What is expected: Tell how many lines of the data below have the string "arról" in them. Say nothing more.

Given entries:
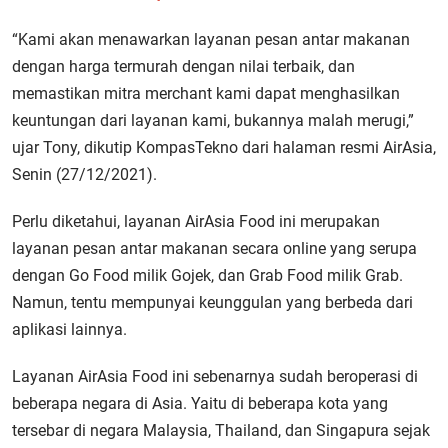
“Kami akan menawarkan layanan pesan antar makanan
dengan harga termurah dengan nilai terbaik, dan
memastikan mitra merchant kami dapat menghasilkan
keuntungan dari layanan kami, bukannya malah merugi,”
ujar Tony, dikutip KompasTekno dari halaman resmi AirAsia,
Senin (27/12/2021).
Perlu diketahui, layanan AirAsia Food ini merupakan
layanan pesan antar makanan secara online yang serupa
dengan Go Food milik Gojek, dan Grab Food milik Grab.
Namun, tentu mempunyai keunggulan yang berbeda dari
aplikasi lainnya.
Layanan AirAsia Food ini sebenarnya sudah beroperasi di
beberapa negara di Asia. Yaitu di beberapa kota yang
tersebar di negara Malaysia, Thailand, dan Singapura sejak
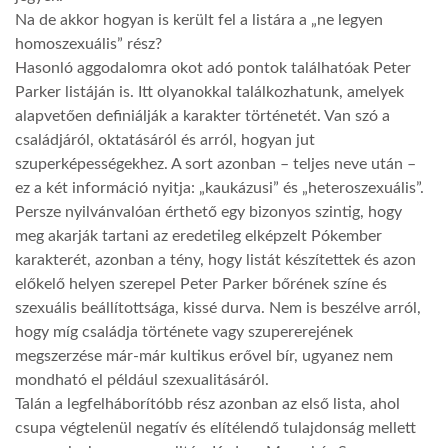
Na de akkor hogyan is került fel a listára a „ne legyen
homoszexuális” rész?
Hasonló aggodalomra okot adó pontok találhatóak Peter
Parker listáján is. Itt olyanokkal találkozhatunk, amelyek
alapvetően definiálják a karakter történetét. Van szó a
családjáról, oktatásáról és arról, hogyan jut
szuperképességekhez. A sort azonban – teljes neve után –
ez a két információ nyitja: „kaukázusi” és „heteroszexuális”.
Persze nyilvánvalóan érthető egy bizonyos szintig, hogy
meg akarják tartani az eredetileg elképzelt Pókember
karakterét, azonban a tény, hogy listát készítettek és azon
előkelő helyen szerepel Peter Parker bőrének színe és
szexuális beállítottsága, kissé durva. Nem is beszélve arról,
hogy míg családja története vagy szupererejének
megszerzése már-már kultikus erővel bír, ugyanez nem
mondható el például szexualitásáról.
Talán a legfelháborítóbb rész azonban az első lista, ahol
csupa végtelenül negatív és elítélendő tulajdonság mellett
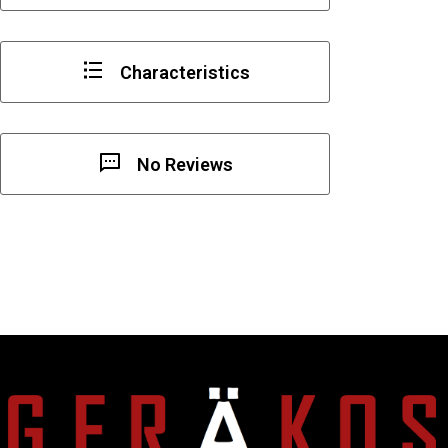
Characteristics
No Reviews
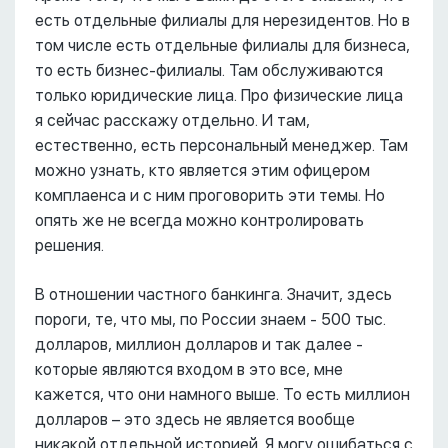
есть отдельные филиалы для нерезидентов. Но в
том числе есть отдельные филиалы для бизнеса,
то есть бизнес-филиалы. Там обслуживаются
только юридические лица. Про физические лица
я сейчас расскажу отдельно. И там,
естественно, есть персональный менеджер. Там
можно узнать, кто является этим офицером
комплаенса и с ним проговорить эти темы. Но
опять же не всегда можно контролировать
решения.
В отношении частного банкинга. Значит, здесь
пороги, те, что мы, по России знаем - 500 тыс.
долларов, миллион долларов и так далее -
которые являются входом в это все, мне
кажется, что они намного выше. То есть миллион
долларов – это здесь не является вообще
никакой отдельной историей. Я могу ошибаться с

Written reply: 2